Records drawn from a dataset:
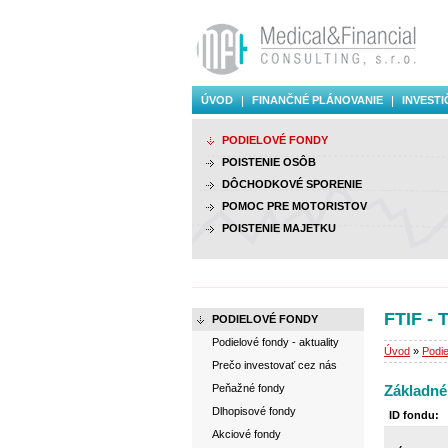
ÚVOD
FINANČNÉ PLÁNOVANIE
INVESTI
PODIELOVÉ FONDY
POISTENIE OSÔB
DÔCHODKOVÉ SPORENIE
POMOC PRE MOTORISTOV
POISTENIE MAJETKU
FTIF -
PODIELOVÉ FONDY
Podielové fondy - aktuality
Úvod
»
Podie
Prečo investovať cez nás
Peňažné fondy
Základné
Dlhopisové fondy
ID fondu:
Akciové fondy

- To do
Give exactly the lines from the one with "Prečo investovať cez nás" to the end of the entries, nothing before them.

- Answer space
Prečo investovať cez nás
Peňažné fondy
Základné
Dlhopisové fondy
ID fondu:
Akciové fondy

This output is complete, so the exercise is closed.